Hong Kong, China (CNN) -- Markets in Asia moved up on news that China would eliminate its peg to the U.S. dollar, an issue that has ratcheted tensions between Washington and Beijing.
As of Monday morning, China's central bank had not moved the currency price nor clarified how much it would allow the value of the yuan to move up or down.
Still, the markets reaction to Saturday's announcement that the move would come was positive. Japan's Nikkei 225 stock rose 1.77 percent and South Korea's Kospi rose 1.5 percent in early trading, and Australia's S&P/ASX 200 was up 1.4 percent by noon Sydney time. Hong Kong's Hang Seng index was up 2.14 percent.
The value of currencies that are perceived to benefit from the yuan move -- the euro, New Zealand and Australian dollars -- were trading higher in Asia Monday. The Euro was up to $1.24 -- about a half-cent higher than its Friday close in New York. The Australian dollar was up one-cent to $0.88 and the New Zealand dollar rose a half-cent to just under $0.71.
The move marks a return to Beijing's policy of limited flexibility in the value of its currency which began in 2005 but was halted in 2008 in the wake of the financial crisis, which damaged the export-driven businesses in China.
Beijing will return to a narrow band of appreciation or depreciation a day depending on market sentiment. In the nearly three years China allowed its currency to gradually change value, the yuan appreciated about 20 percent against the dollar.
The yuan has been locked into trading at 6.83RMB to the dollar since July 2008. At that time, China allowed a one-time 2.1 percent increase to the value of its currency, then allowed it to change in value by no more than 0.5 percent a day.
Patrick Mulloy, a member of the U.S.-China Economic and Security Review Commission, told CNN that the move to float the yuan will need to move fast to catch up with its actual value disparity to the dollar.
While the yuan appreciated by 20 percent from 2005 to 2008 "the currency is presently, most international economists are saying, 35 to 40 percent undervalued," Mulloy said. "Are we going to wait years and years for this currency to appreciate in value? If that's their plan, I don't think that's going to sell (in the U.S.)"
Late last year The Peterson Institute for International Economics had claimed was 40 percent under its market value against the dollar at the time. But last week the Peterson Institute revised its estimates on the yuan to say it believes the yuan is now 24 percent overvalued against the dollar.
The People's Bank of China -- China's central bank -- announced Saturday it would push further its rate reform to make the yuan, also known as the renminbi, more flexible. The move could appease international criticism against China's weak exchange rate, which has created trade imbalances between Western nations and China.

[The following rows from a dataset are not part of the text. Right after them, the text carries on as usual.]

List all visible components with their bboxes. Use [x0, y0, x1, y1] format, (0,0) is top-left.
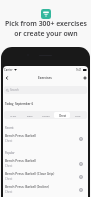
button[interactable]: Bench Press: Barbell — [3, 157, 88, 170]
staticText: Bench Press: Barbell (Close Grip) — [5, 172, 55, 176]
button[interactable]: Bench Press: Barbell (Close Grip) — [3, 170, 88, 183]
button[interactable]: Back — [3, 74, 10, 81]
button[interactable]: Info — [77, 135, 84, 142]
button[interactable]: Info — [77, 160, 84, 167]
staticText: Chest — [59, 114, 66, 117]
staticText: Arms — [10, 114, 17, 117]
button[interactable]: Info — [77, 173, 84, 180]
staticText: Search — [10, 88, 19, 92]
staticText: 9:41 — [76, 68, 82, 72]
staticText: Back — [27, 114, 33, 117]
staticText: Pick from 300+ exercises or create your … — [5, 19, 87, 38]
staticText: Cardio — [42, 114, 50, 117]
button[interactable]: Bench Press: Barbell (Incline) — [3, 183, 88, 196]
staticText: Carrier — [4, 68, 13, 72]
staticText: Bench Press: Barbell — [5, 134, 36, 138]
button[interactable]: Search — [4, 86, 87, 94]
staticText: Bench Press: Barbell (Incline) — [5, 185, 49, 189]
staticText: Exercises — [38, 76, 52, 80]
staticText: Today, September 6 — [5, 102, 34, 106]
button[interactable]: Arms — [5, 112, 22, 118]
staticText: Chest — [5, 139, 13, 143]
staticText: Bench Press: Barbell — [5, 159, 36, 163]
staticText: Core — [75, 114, 81, 117]
button[interactable]: Back — [22, 112, 38, 118]
button[interactable]: Core — [70, 112, 86, 118]
staticText: Chest — [5, 177, 13, 181]
staticText: Recent — [5, 126, 14, 130]
button[interactable]: Cardio — [38, 112, 54, 118]
button[interactable]: Chest — [54, 112, 70, 118]
button[interactable]: Info — [77, 186, 84, 193]
button[interactable]: Add exercise — [81, 74, 88, 81]
staticText: Popular — [5, 151, 15, 155]
staticText: Chest — [5, 190, 13, 194]
staticText: Chest — [5, 164, 13, 168]
button[interactable]: Bench Press: Barbell — [3, 132, 88, 145]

"The decision was made in view of the recent economic situation and financial market developments at home and abroad, and the balance of payments (BOP) situation in China," Xinhua quoted the Central Bank's spokesperson.
"The stability of the RMB (renminbi) exchange rate has played an important role in mitigating the crisis' impact, contributing significantly to Asian and global recovery, and demonstrating China's efforts in promoting global rebalancing," he said.
President Barack Obama welcomed Saturday's news that China's central bank will allow its national currency to float ahead of the G-20 summit in Toronto, Canada, next week.
"China's decision to increase the flexibility ... is a constructive step that can help safeguard the recovery and contribute to a more balanced global economy," the U.S. president said in the statement on Saturday.
"I look forward to discussing these and other issues at the G-20 Summit in Toronto next weekend," he said.
The International Monetary Fund's managing director, Dominique Strauss-Kahn, released a statement on China's move, which he described as a "welcome development."
"A stronger renminbi is in line with findings of the G-20 Mutual Assessment Process, to be presented in Toronto next week, and will help increase Chinese household income and provide the incentives necessary to reorient investment toward industries that serve the Chinese consumer," he said.
China's move comes ahead of the Group of 20 and the Group of 8 meetings in Canada's Province of Ontario scheduled next week, with finance ministers and central bank governors of major trading powers will discuss trade issues and the world financial crisis.
Representatives of several industrialized nations including India, Brazil, the United States and European countries have previously asked China to allow its currency to float.